Em média, o leite de cabra é menos calórico, tem mais cálcio e menor teor de colesterol do que o de vaca, além de ser considerado de mais fácil digestão. O preço, entretanto, ainda torna o produto e seus derivados pouco habituais na alimentação dos brasileiros. Em São Paulo, enquanto o litro do leite integral de vaca sai a R$ 1,80, o de cabra longa vida custa R$ 6 – mais do que o triplo do valor. Isso porque o produto já parte das fazendas a R$ 2,20 o litro.

De acordo com Gil, o barateamento dos custos de produção de caprinos é fundamental para a expansão do setor. “E sem a diminuição das despesas, fica muito difícil para o pequeno produtor participar desse mercado.”

Vantagens e desvantagens

A produção de leite de cabra pode ser influenciada por diferentes aspectos, como genética, saúde e manejo, mas o fator mais determinante é a alimentação que os animais recebem. Por isso, conforme explica Canizares eventuais substituições na dieta devem ser feitas de modo criterioso.

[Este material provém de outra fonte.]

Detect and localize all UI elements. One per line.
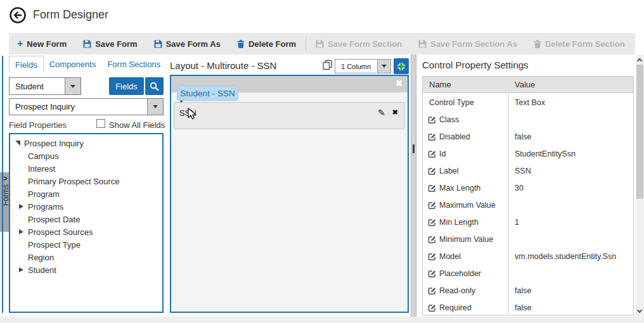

A silagem de milho, assim como feno, é uma fonte rica em proteína, carboidrato e pode ser armazenada por longos períodos. Sua aquisição, entretanto, é considerada cara e sua produção é sazonal e requer uma ocupação mais extensa do solo.

Já a cana-de-açúcar pode ser produzida em épocas críticas de cultivo de alimentos por ser adaptada ao tempo seco, além de ser largamente difundida no país. Assim, ela ajuda a estabilizar a produção leiteira ao logo do ano. Por outro lado, é considerada um alimento desbalanceado para alimentação animal porque, embora tenha alto índice de carboidrato, tem baixo teor de proteínas e minerais e fibras de baixa degradação ruminal.

Por isso, no experimento, o zootecnista usou uréia para elevar o teor de proteína da dieta que continha cana e adicionou suplemento para corrigir a concentração de minerais. “A administração da uréia deve ser feita com muita atenção, já que ela é potencialmente tóxica e pode matar o rebanho”, alerta o pesquisador.

No caso da produção em larga escala, quando os animais têm uma alta performance, a substituição da cana-de-açúcar por silagem de milho pode não ser indicada, já que a silagem ainda garante um maior fornecimento de energia. “Mas para pequenos produtores, que é o foco da nossa pesquisa, a troca é ideal porque racionaliza os custos”, diz Canizares. “O agricultor pode manter uma pequena plantação de cana em sua propriedade e cortar só o que vai usar diariamente, já que, como gramínea, a cana tem excelente crescimento.”